Formula One must become more accessible if it is to attract younger audiences. That is the opinion of many team bosses who agree that the sport has become too sterile and even alienates younger viewers with its policies towards the internet and social media.
With the largest set of regulation changes in its history, Formula One this year has the opportunity to reach a new demographic using the cutting-edge development of hybrid technologies as a catalyst. But while those within the paddock seem happy enough to give snappy sound bites as a collective they've failed to actually sell the sport beyond simply turning up for the scheduled nineteen races.
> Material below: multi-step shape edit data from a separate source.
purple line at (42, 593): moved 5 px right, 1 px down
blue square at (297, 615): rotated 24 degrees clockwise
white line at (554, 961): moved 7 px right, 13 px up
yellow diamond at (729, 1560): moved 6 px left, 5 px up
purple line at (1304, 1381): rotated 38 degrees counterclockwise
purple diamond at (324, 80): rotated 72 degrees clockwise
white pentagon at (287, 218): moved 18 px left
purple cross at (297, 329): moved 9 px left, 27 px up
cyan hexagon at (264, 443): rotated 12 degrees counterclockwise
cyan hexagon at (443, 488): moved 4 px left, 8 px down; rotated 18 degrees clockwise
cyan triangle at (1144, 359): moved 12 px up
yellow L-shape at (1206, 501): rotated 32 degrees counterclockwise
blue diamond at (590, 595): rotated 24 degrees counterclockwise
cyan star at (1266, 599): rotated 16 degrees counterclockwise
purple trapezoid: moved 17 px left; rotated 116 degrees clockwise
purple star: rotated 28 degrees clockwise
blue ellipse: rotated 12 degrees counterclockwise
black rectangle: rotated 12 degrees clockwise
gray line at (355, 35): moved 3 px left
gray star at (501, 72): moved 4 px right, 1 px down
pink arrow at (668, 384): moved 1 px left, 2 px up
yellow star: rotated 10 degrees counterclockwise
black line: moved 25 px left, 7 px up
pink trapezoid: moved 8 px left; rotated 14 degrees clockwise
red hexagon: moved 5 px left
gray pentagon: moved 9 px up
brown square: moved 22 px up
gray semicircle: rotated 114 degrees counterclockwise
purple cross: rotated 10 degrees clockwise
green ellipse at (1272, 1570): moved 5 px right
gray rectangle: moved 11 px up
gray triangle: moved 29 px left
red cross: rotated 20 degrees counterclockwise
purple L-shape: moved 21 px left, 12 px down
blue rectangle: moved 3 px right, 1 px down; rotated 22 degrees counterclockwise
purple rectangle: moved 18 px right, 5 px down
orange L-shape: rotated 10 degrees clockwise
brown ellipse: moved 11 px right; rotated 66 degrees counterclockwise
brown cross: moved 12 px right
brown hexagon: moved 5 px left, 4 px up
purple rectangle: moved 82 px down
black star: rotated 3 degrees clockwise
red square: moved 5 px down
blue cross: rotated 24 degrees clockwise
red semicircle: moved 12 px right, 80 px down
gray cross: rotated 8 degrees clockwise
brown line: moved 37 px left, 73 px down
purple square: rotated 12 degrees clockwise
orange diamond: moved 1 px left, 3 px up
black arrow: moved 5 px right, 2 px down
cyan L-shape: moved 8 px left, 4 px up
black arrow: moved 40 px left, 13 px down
"That's particularly sad at this point of time because we've entered into an absolutely new era, particularly with regard to the powertrain unit," admitted Sauber boss Monisha Kaltenborn. "That's such a strong message.
"We have such a sophisticated hybrid system," she continued. "If you look at the consumer market, everyone's going to there. It's about less consumption, it's about such high efficiency and exactly that's what we are showcasing here - and what we should do at Formula One."
But even if the sport was able to sell that message one of the biggest difficulties it would face is engaging with the teenage Joe Public; a demographic the sport is missing from its current fan base.
"The younger audience today is one that have a lot of things thrown at them and have a lot of entertainment options," explained Pirelli motor sport director Paul Hembery, who suggests the sport should humanise itself.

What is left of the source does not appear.